We all need feedback – in fact, we crave it. We want to know if what we’ve done is okay, that it’s acceptable and that we have got our message across as we intended.
We want feedback but often what we get is criticism. And we don’t want or need that, thank you very much!
There is a fine art to giving feedback. When it comes to getting help with your book you need to have help that moves your forward, not criticism that sets you back. Writing makes us vulnerable. Even if our book is relatively safe and practical we are still taking a risk by putting ourselves out there. We feel exposed – a bit naked.
How do you get the feedback you need?
There are various ways to get the help you need:
- ask a professional associate or other trusted colleage;
- hire an editor, mentor/coach or other expert;
- ask family or friends.
All three options have their pros and cons, and to a large extent that depends on the individuals in question. Having said that, I would almost always counsel against asking family and friends for feedback unless (and this is a big ‘unless’) they have expertise that is of value. Our usual support network of family and friends are best left to doing what they do best: cheering you on from the side-lines and giving you a hug on bad days.

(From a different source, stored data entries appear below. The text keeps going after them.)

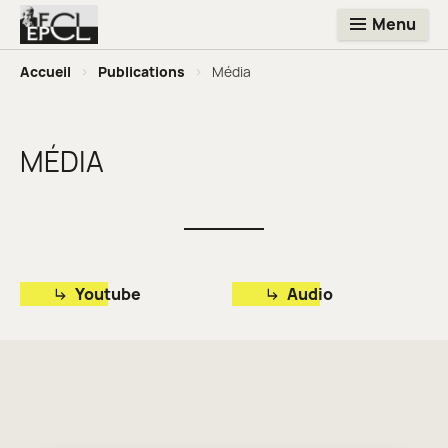
Menu
Accueil
>
Publications
>
Média
MÉDIA
Youtube
Audio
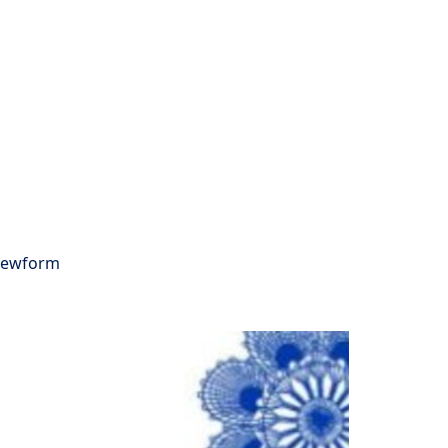
viewform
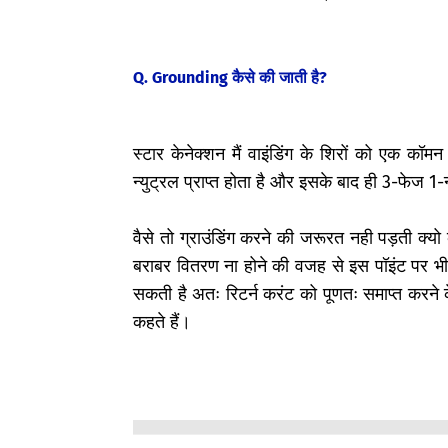
Q. Grounding कैसे की जाती है?
स्टार केनेक्शन मैं
वाइंडिंग के शिरों को एक कॉमन
न्युट्रल प्राप्त होता है और इसके बाद ही 3-फेज 1
वैसे तो ग्राउंडिंग करने की जरूरत नही पड़ती क्य
बराबर वितरण ना होने की वजह से इस पॉइंट पर भी
सकती है अतः रिटर्न करंट को पूणतः समाप्त करने क
कहते हैं।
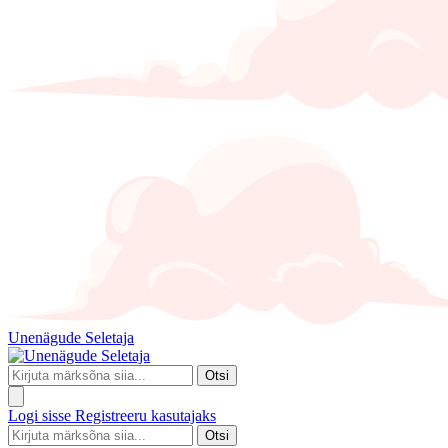
Unenägude Seletaja
Otsi
Logi sisse
Registreeru kasutajaks
Otsi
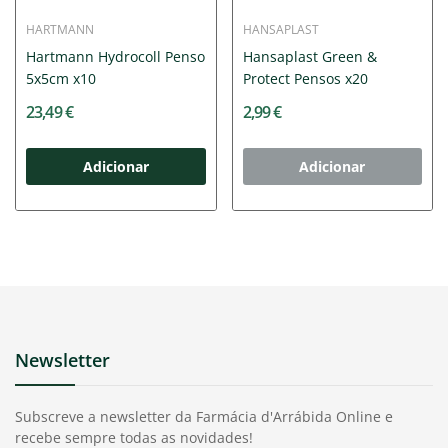
HARTMANN
HANSAPLAST
Hartmann Hydrocoll Penso
Hansaplast Green &
5x5cm x10
Protect Pensos x20
23,49 €
2,99 €
Adicionar
Adicionar
Newsletter
Subscreve a newsletter da Farmácia d'Arrábida Online e
recebe sempre todas as novidades!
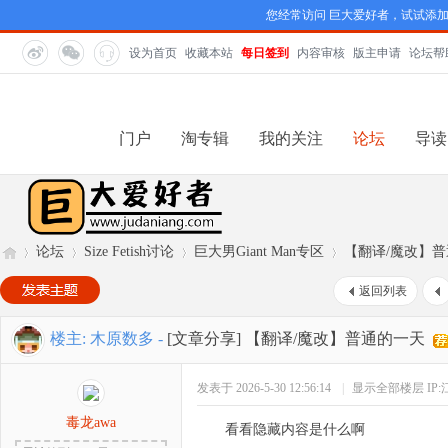
您经常访问 巨大爱好者，试试添
设为首页
收藏本站
每日签到
内容审核
版主申请
论坛帮
门户
淘专辑
我的关注
论坛
导读
论坛
Size Fetish讨论
巨大男Giant Man专区
【翻译/魔改】
返回列表
巨
»
›
›
›
楼主:
木原数多
-
[文章分享]
【翻译/魔改】普通的一天
发表于 2026-5-30 12:56:14
|
显示全部楼层
IP
毒龙awa
看看隐藏内容是什么啊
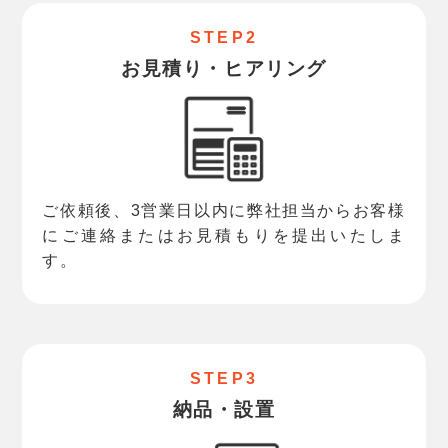
STEP2
お見積り・ヒアリング
ご依頼後、3営業日以内に弊社担当からお客様
にご連絡またはお見積もりを提出いたしま
す。
STEP3
納品・設置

The other two options: professional associates or hired help can both be useful at different times.
These can include mentoring buddies, business contacts you have a closer than usual relationship with and work colleagues. What you are looking for is someone with whom you have a mutually supportive relationship. Ideally, they will be a business contact who is also a friend. They are able to be detached enough to be honest and sensitive enough not to be destructive.
The benefit of hiring a coach, mentor or editor to help you with your book is that they are experienced and (hopefully) expert at giving feedback. This means that any personal elements are avoided and you can receive their comments and ideas knowing they are given in a professional and detached manner. That doesn’t mean that the exchange between you should be cold or distant, though.
Criticism or feedback?
Criticism is usually provided by reviewers of some kind. Their job is to entertain, comment and give an opinion (not necessarily in that order). Their comments do not take into account what the person who created the thing they are critiquing will think or feel. Their job is to be objective. You probably don’t want this when you are working on honing and improving your book.

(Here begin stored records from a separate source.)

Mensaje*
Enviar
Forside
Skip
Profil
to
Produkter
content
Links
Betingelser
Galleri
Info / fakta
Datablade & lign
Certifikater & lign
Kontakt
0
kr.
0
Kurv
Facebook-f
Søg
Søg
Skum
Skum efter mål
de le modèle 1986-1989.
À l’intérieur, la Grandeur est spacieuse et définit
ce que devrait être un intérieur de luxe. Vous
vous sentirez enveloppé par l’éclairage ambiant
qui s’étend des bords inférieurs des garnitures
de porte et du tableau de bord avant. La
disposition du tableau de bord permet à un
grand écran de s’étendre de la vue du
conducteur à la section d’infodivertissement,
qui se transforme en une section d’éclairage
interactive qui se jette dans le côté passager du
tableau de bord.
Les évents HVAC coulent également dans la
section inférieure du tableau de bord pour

The purpose of feedback is far more positive. It is intended to support and help by fostering change and improvement. Feedback might be tough to hear at times but the way it is delivered should enable you to make the changes that will improve your book and not be deliberately destructive or upsetting.
Do you need it?
You probably don’t need criticism, but feedback is extremely useful when you are stuck or need to solve problems with your book. So welcome feedback when it is delivered with the intention of supporting and helping you. You may not like everything you hear, especially when you first hear it, but take a breath and listen. Even if you decide not to take the comments on board, do it after proper reflection otherwise you may miss the golden nugget that feedback can be.